April 15 marks 55 years since U.S. Rep. James E. Clyburn joined students from colleges across the country at Shaw University to form the Student Nonviolent Coordinating Committee. The group is credited with giving a voice to black students that catapulted the civil rights movement.
Clyburn, a Democrat who represents South Carolina, returned to Shaw on Tuesday with a clear message: It’s time to activate – again.
“You young people on college campuses all over this country are too quiet,” he said. “You’ve got to activate. The trajectory changed in 1960 because students off this campus and campuses all over the country got involved. Y’all have got to get involved again, and things can change again.
“You cannot stay quiet,” he urged. “If you do, just remember: Anything that’s happened before can happen again. Activate.”
Clyburn was a guest speaker for Shaw’s CASES, a Cultural, Academic, Spiritual, Enrichment Series that freshman and transfer students are required to attend each Tuesday in the school’s chapel.
Freshman Emanuel Williams said he immediately understood Clyburn’s message.
“I’m an observer,” said Williams, 19. “We’re not active in speaking out. We’re more caught up in judging others, instead of improving ourselves and our world.
“It’s an important concept – and I got it.”
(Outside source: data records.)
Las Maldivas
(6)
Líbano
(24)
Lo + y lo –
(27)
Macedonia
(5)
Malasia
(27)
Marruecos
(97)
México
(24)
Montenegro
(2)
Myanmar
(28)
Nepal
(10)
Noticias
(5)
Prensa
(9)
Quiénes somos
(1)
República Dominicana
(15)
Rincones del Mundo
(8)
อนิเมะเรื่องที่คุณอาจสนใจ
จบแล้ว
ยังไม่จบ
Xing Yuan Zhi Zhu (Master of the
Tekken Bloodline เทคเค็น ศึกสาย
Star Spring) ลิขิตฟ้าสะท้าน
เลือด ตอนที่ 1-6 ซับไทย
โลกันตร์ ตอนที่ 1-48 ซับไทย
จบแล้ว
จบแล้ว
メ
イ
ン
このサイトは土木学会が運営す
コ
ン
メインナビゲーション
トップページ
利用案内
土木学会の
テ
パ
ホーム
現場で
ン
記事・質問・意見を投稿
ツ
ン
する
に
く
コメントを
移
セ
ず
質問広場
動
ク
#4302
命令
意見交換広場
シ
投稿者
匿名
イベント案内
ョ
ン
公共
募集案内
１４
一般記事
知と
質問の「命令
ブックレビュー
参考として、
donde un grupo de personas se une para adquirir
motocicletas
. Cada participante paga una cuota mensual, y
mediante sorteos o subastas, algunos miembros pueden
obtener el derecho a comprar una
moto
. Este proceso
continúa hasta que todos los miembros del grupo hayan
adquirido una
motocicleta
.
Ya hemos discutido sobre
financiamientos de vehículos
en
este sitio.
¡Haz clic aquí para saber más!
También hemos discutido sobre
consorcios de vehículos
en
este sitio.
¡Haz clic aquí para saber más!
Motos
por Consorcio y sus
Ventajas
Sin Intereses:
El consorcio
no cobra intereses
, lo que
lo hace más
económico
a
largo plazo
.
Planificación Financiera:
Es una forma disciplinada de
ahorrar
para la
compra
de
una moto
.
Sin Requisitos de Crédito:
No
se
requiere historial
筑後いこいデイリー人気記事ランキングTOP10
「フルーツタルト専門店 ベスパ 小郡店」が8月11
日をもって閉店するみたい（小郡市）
Clyburn used his hour with students to share stories from his new book, “Blessed Experiences: Genuinely Southern, Proudly Black.” Each illustrated how and why Clyburn, once a student at a now-struggling historically black college and university, rose to become the third-highest ranking Democrat in Congress.
“To start here on this campus is just quite telling,” Clyburn said of his invitation to speak.
When Clyburn joined other students on Shaw’s campus at the invitation of Shaw alum Ella Baker, he was a junior at S.C. State University, making plans for seminary school.
After that meeting at Shaw and one that followed at Morehouse College in Atlanta, where he first met Martin Luther King Jr., “I came out of that room a changed person,” Clyburn said.
His father’s response to his decision not to follow his footsteps into the pulpit was simple: “I suspect the world would rather see a sermon than hear one,” Clyburn recalled.
“Ever since, I’ve tried to make sure the world sees a sermon in my work, a good, productive sermon,” he said.
Although Clyburn, a historian, remembers specific dates of historical and political significance, he told students it’s most important to remember events.
“Dates aren’t important,” Clyburn said, recalling the criticism he received as a teacher because he focused on current events rather than historical time lines to teach his 10th-grade students. “What’s important are events. That’s what shapes our lives.”
For instance, he said, to understand the impact of the Student Nonviolent Coordinating Committee, it’s important to look at the events that followed and ultimately led to the election of President John F. Kennedy, with Lyndon B. Johnson as second in command.
After Kennedy’s assassination, Johnson took the helm. Under his administration, strides were made in elementary, secondary and higher education, health care and housing.
“It all flowed from student activism,” Clyburn said. “But the same things we fought against before are now staring us in the face again. It’s harder to vote, and there are laws like Stand Your Ground and the unapologetic vigilante deaths of young black men.
“We need to start speaking up about that stuff,” Clyburn said. “History will not be kind to us if we don’t.”
‘Try, try again’
He told students about how he lost his first three elections, including one in which the tally changed from a 500-vote win to a 500-vote loss “because somebody forgot to carry a one.”
He said some suggested he quit running because “three strikes, you’re out.” Instead, he said, “Nobody should live their life by the rules of baseball,” and asked students to finish a sentence they’ve heard from parents and grandparents:
“If at first you don’t succeed,” he began.
“Try, try again,” the audience responded.
“There are no numerical limits on how often we must try,” Clyburn said. “You won’t always succeed, but you have to work through the process. You will be known for the time you got it right.”